Brahma's Personal Blog

Writing about Data Engineering problems and SQL

View the Project on GitHub brahma19/blog

13 April 2025

Real-Time Streaming Pipeline: RabbitMQ to Pub/Sub and BigQuery with Dynamic Scaling

by Brahmanand Singh

Real-time streaming pipelines are the backbone of modern data systems, enabling businesses to process high-velocity data like IoT events or user interactions with minimal latency. In this post, we’ll explore a scalable, fault-tolerant pipeline that streams messages from RabbitMQ to Google Cloud Pub/Sub and BigQuery, orchestrated by Google Cloud Dataproc and Apache Airflow (via Cloud Composer). Designed to run continuously and scale dynamically with RabbitMQ’s message rate (1–1000 msg/s), this pipeline navigates key limitations: BigQuery’s 10 MB streaming insert payload cap, Pub/Sub’s request rate constraints, and Apache Spark’s lack of a RabbitMQ connector.

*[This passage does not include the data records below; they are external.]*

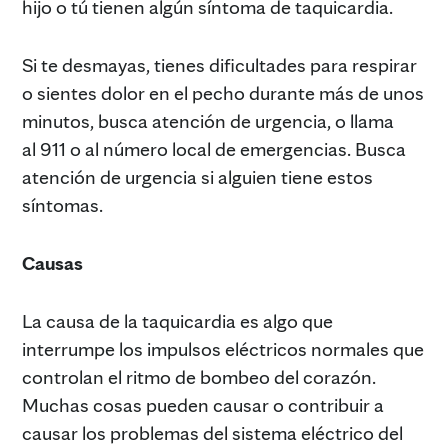
hijo o tú tienen algún síntoma de taquicardia.
Si te desmayas, tienes dificultades para respirar
o sientes dolor en el pecho durante más de unos
minutos, busca atención de urgencia, o llama
al 911 o al número local de emergencias. Busca
atención de urgencia si alguien tiene estos
síntomas.
Causas
La causa de la taquicardia es algo que
interrumpe los impulsos eléctricos normales que
controlan el ritmo de bombeo del corazón.
Muchas cosas pueden causar o contribuir a
causar los problemas del sistema eléctrico del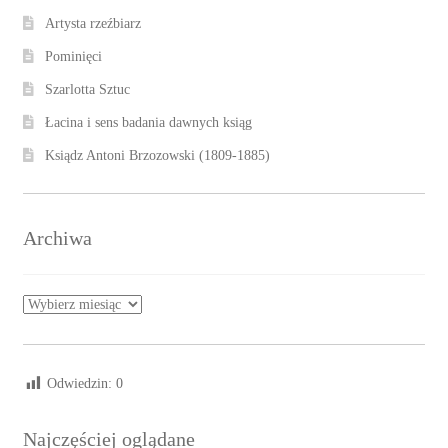
Artysta rzeźbiarz
Pominięci
Szarlotta Sztuc
Łacina i sens badania dawnych ksiąg
Ksiądz Antoni Brzozowski (1809-1885)
Archiwa
Archiwa
Odwiedzin:
0
Najczęściej oglądane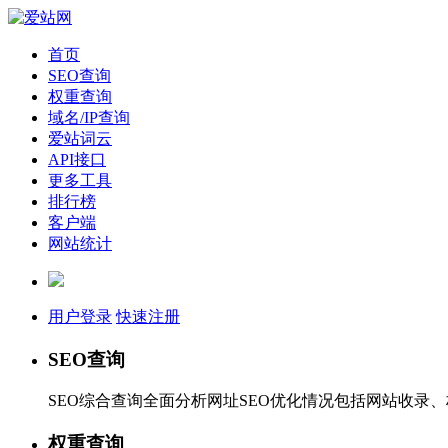
首页
SEO查询
权重查询
域名/IP查询
爱站词云
API接口
更多工具
排行榜
客户端
网站统计
用户登录
快速注册
SEO查询
SEO综合查询全面分析网址SEO优化情况包括网站收录
权重查询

We’ll also cover how flow control optimizes Pub/Sub publishing for speed.

Why This Pipeline?

Our objective was to build a robust streaming system that:

By addressing these requirements, the pipeline delivers a practical solution for enterprise streaming workloads.

Architecture Overview

The pipeline integrates:

  1. RabbitMQ: Queues incoming messages at varying rates.
  2. Google Cloud Dataproc: Executes a Python script on a cluster master node to consume messages, batch them, and write to Pub/Sub and BigQuery.
  3. Google Cloud Pub/Sub: Buffers messages for downstream systems.
  4. BigQuery: Stores messages for querying.
  5. Cloud Composer (Airflow): Manages the continuous job, scaling the cluster based on queue length.

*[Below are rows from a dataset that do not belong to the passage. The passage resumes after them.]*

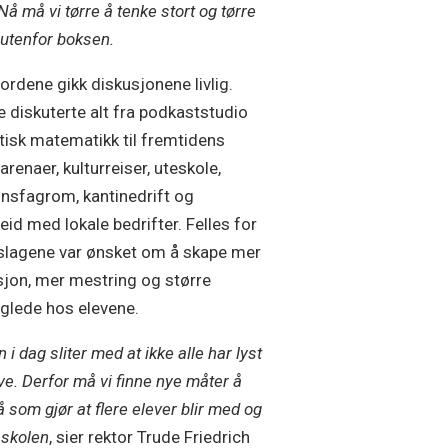
Nå må vi tørre å tenke stort og tørre
 utenfor boksen.
ordene gikk diskusjonene livlig.
 diskuterte alt fra podkaststudio
tisk matematikk til fremtidens
arenaer, kulturreiser, uteskole,
sfagrom, kantinedrift og
id med lokale bedrifter. Felles for
rslagene var ønsket om å skape mer
jon, mer mestring og større
glede hos elevene.
 i dag sliter med at ikke alle har lyst
øve. Derfor må vi finne nye måter å
 som gjør at flere elever blir med og
 skolen
, sier rektor Trude Friedrich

Messages are batched (up to 5000 messages or 10 MB) and acknowledged only after successful delivery to both Pub/Sub and BigQuery, ensuring at-least-once delivery.

Key Limitations and Solutions

Dataproc and Spark’s RabbitMQ Gap

Apache Spark, Dataproc’s core engine, lacks a native RabbitMQ connector, unlike its support for Kafka or Kinesis. This forces us to bypass Spark’s streaming capabilities, as RabbitMQ’s AMQP protocol isn’t directly compatible.

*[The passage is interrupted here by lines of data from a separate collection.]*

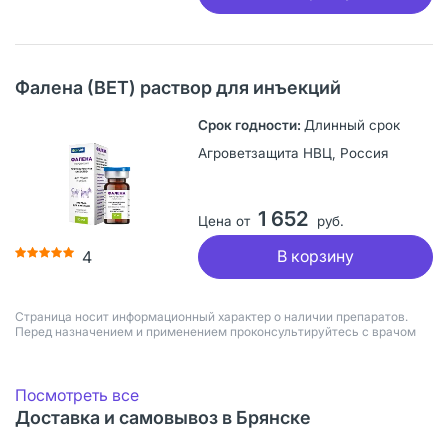
Фалена (ВЕТ) раствор для инъекций
Длинный срок
Агроветзащита НВЦ, Россия
1 652
Цена от
руб.
В корзину
4
Страница носит информационный характер о наличии препаратов.
Перед назначением и применением проконсультируйтесь с врачом
Посмотреть все
Доставка и самовывоз в Брянске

Solution: We deploy a custom Python script using the pika library on Dataproc’s master node, treating the cluster as a managed Python environment. This approach simplifies RabbitMQ integration but requires manual scaling logic, missing Spark’s distributed streaming optimizations.

BigQuery Streaming Insert: 10 MB Payload Limit

BigQuery’s streaming insert API caps individual requests at 10 MB, which can bottleneck high-throughput pipelines if not handled carefully. Exceeding this limit causes request failures, risking data loss or delays.

Solution: The pipeline enforces a 10 MB payload ceiling per batch, calculated by summing message sizes before sending. Batches are also capped at 5000 messages to balance throughput and latency, ensuring compliance with BigQuery’s limit while processing ~200–500 msg/s per instance.

Pub/Sub Request Rate Limits

Google Cloud Pub/Sub imposes quotas on publish requests (e.g., 10,000 requests per second per project, depending on configuration), which can throttle performance under high message rates. Sending one request per message is inefficient and risks hitting these limits.

Solution: We batch messages for Pub/Sub, sending up to 500 messages per request, reducing the request rate significantly. For example, a 5000-message batch requires only 10 Pub/Sub requests, staying well within quotas even at 1000 msg/s.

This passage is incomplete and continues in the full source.